Personal information
- Born: William Wiles 1971 (age 54–55) Brick Township, New Jersey, United States

Professional wrestling career
- Ring name(s): Belvis Wesley Bill Wiles Bill Wyles Billy Wiles Bilvis Wesley Nomad
- Billed height: 6 ft 1 in (1.85 m)
- Billed weight: 240 lb (110 kg)
- Trained by: Larry Sharpe
- Debut: 1996
- Retired: 2017

= Billy Wiles =

American professional wrestler (born 1971)

William Wiles (born 1971) is an American professional wrestler, better known by the ring names "Beautiful" Billy Wiles and Bilvis Wesley. He is best known for his appearances in Extreme Championship Wrestling in the late 1990s and early 2000s, where he was part of the New Dangerous Alliance, often teaming with C. W. Anderson.

==Professional wrestling career==

=== Early career (1996-1997) ===
Prior to first wrestling in a ring, Wiles was once a timekeeper.

=== Extreme Championship Wrestling (1997-2001) ===

Wiles became a construction worker within Extreme Championship Wrestling, building up rings and working as a hauler backstage. Eventually he worked his way into the sport and his first known match in ECW was against Axl Rotten in a house show in Waltham, Massachusetts, in a losing effort. He wrestled Sabu, Louie Spicolli and Balls Mahoney, but failed to defeat them. Wiles challenged Taz for the ECW World Television Championship in a singles match in the same venue in Waltham, Massachusetts to a losing effort.

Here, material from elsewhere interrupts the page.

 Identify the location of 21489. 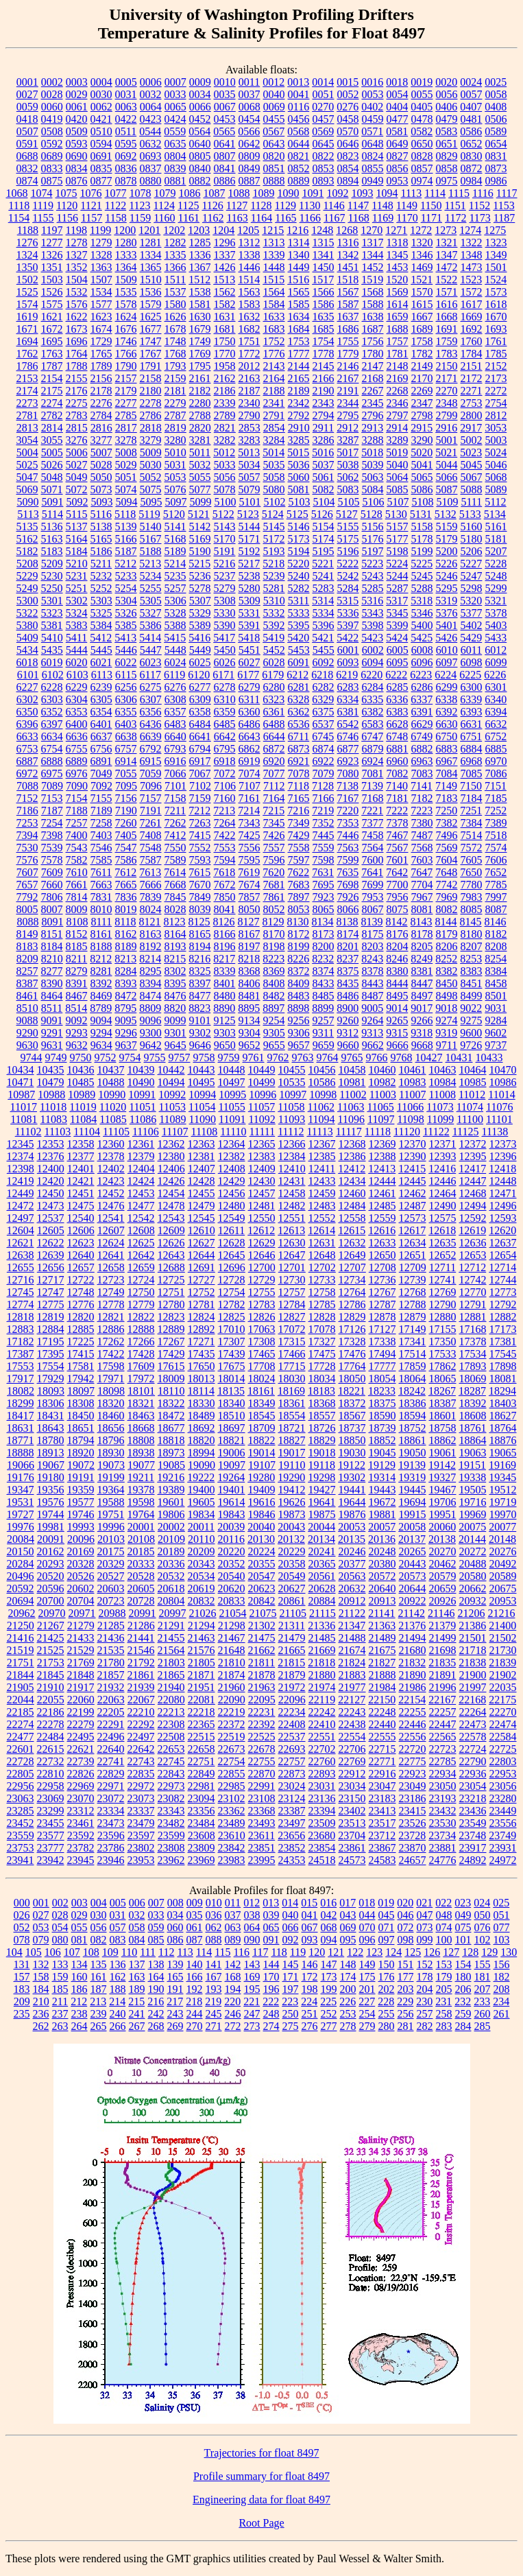
(382, 1638).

Wiles would work alongside Lou E. Dangerously's New Dangerous Alliance, teaming up with C. W. Anderson, proceeding to feud against Roadkill and Danny Doring and The Hardcore Chair Swingin' Freaks (Balls Mahoney and Axl Rotten). The brink of the feud with Roadkill and Doring happened at ECW Living Dangerously. Doring and Roadkill's manager Elektra turned on them, allowing Anderson and Wiles to pick up the win.

Wiles left the Dangerous Alliance after Cyberslam 2000 as a singles competitor, facing Nova, Michael Shane and Steve Corino in several matches on ECW Hardcore TV and ECW on TNN tapings. He formed a tag team with "The Prodigy" Tom Marquez dubbed as the Sideshow Freaks. They fought Doring and Roadkill, and Christian York and Joey Matthews. The team would eventually split up. Wiles wrestled at the final Extreme Championship Wrestling pay-per-view event Guilty as Charged, defeating Mike Bell in a dark match.

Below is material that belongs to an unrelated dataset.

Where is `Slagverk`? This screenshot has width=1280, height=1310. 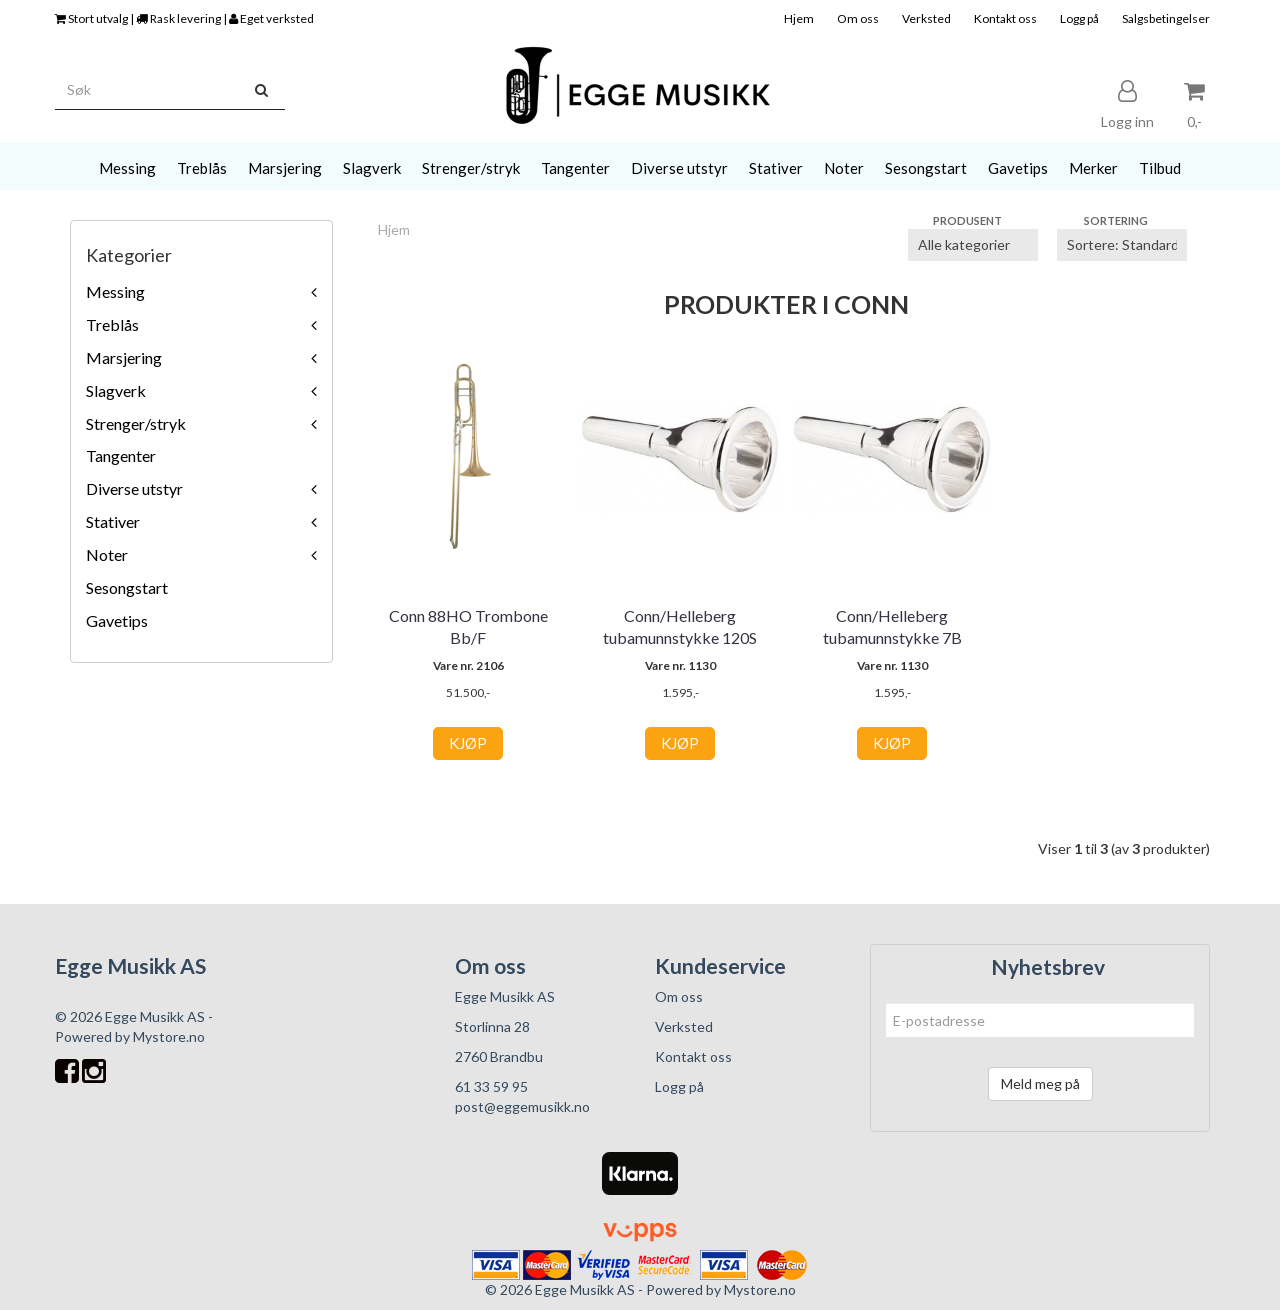 Slagverk is located at coordinates (116, 390).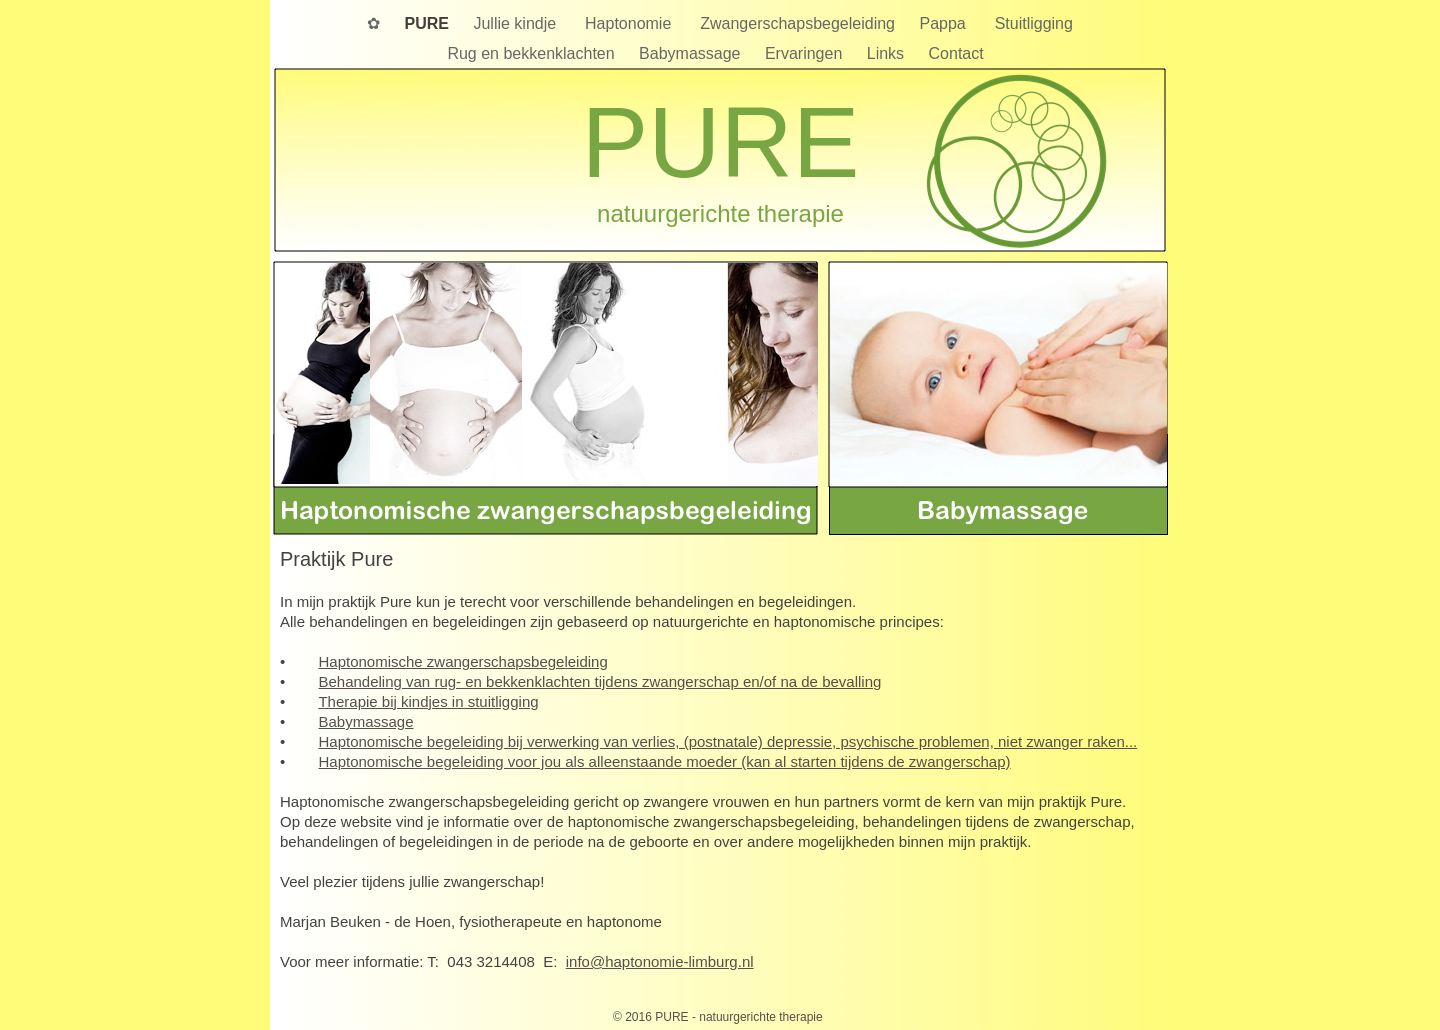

Wiles appeared in the video game ECW Hardcore Revolution as Wild Bill.

=== Late career (2001-2017) ===
After ECW folded in 2001, Wiles worked in the independents. Wiles appeared at the Legends of the Arena event at The Arena in Philadelphia on June 27, 2009, winning a match against The Musketeer, using New Jack's theme song for distraction. He last his last match in 2017.

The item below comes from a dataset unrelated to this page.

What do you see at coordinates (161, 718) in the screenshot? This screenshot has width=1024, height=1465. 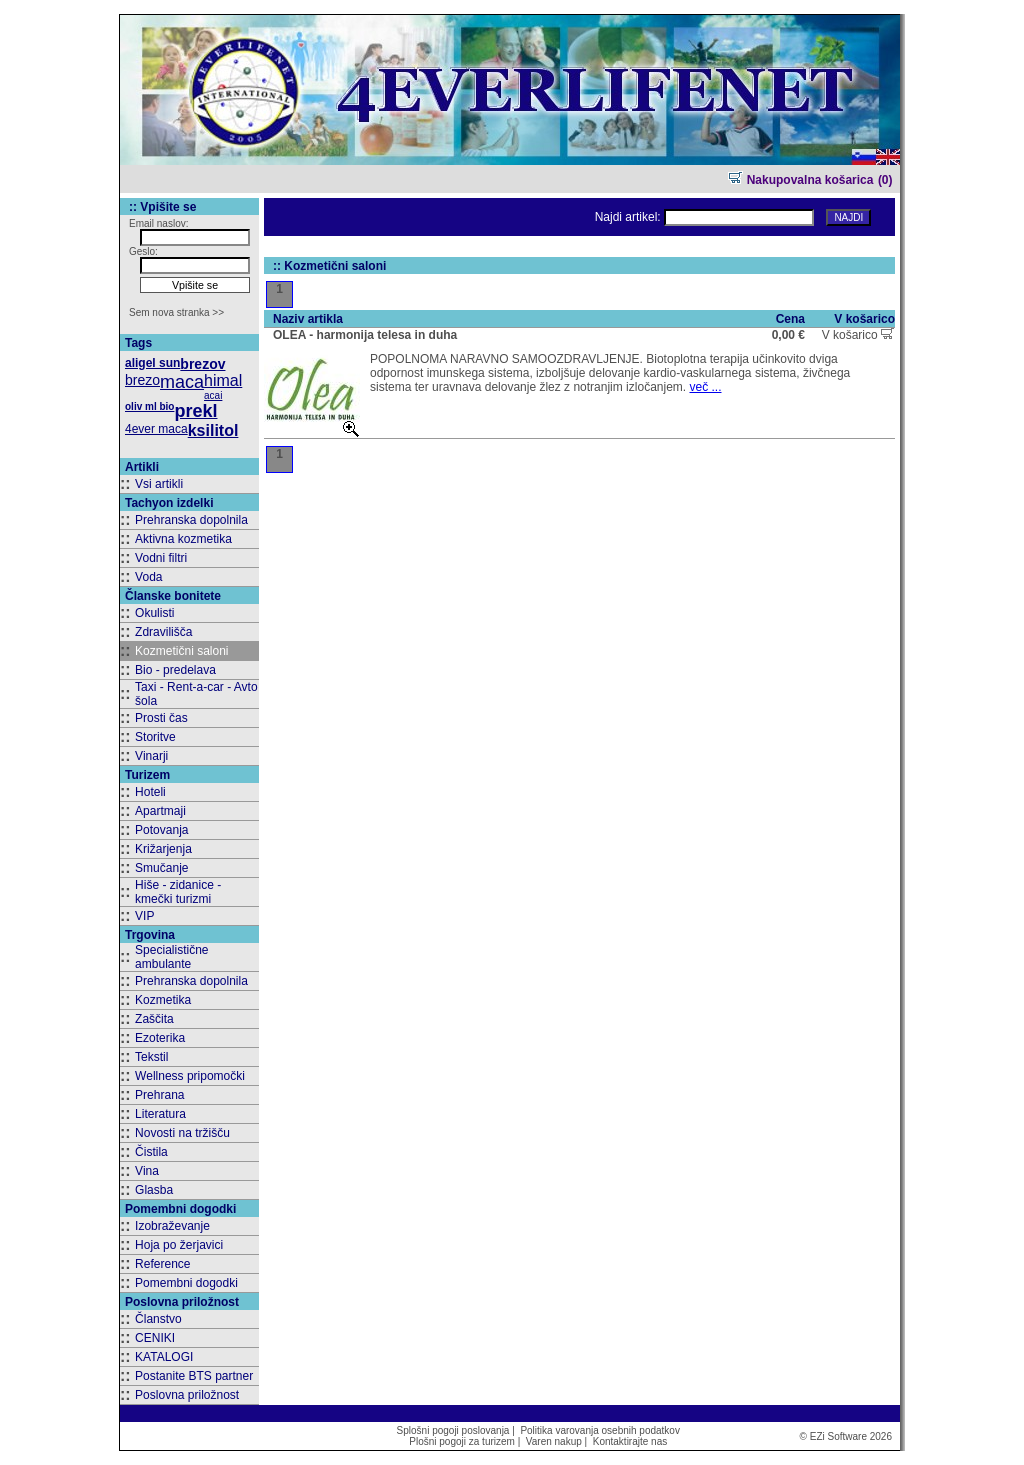 I see `Prosti čas` at bounding box center [161, 718].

Wiles now trains talent at the Monster Factory in Paulsboro, New Jersey with Danny Cage and The Blue Meanie.

==Personal life==
Prior to becoming a wrestler, Wiles was a drummer for a local band. He was good friends with fellow wrestler Balls Mahoney, whom he met during his sophomore year of high school. He cites Roddy Piper as his favorite wrestler.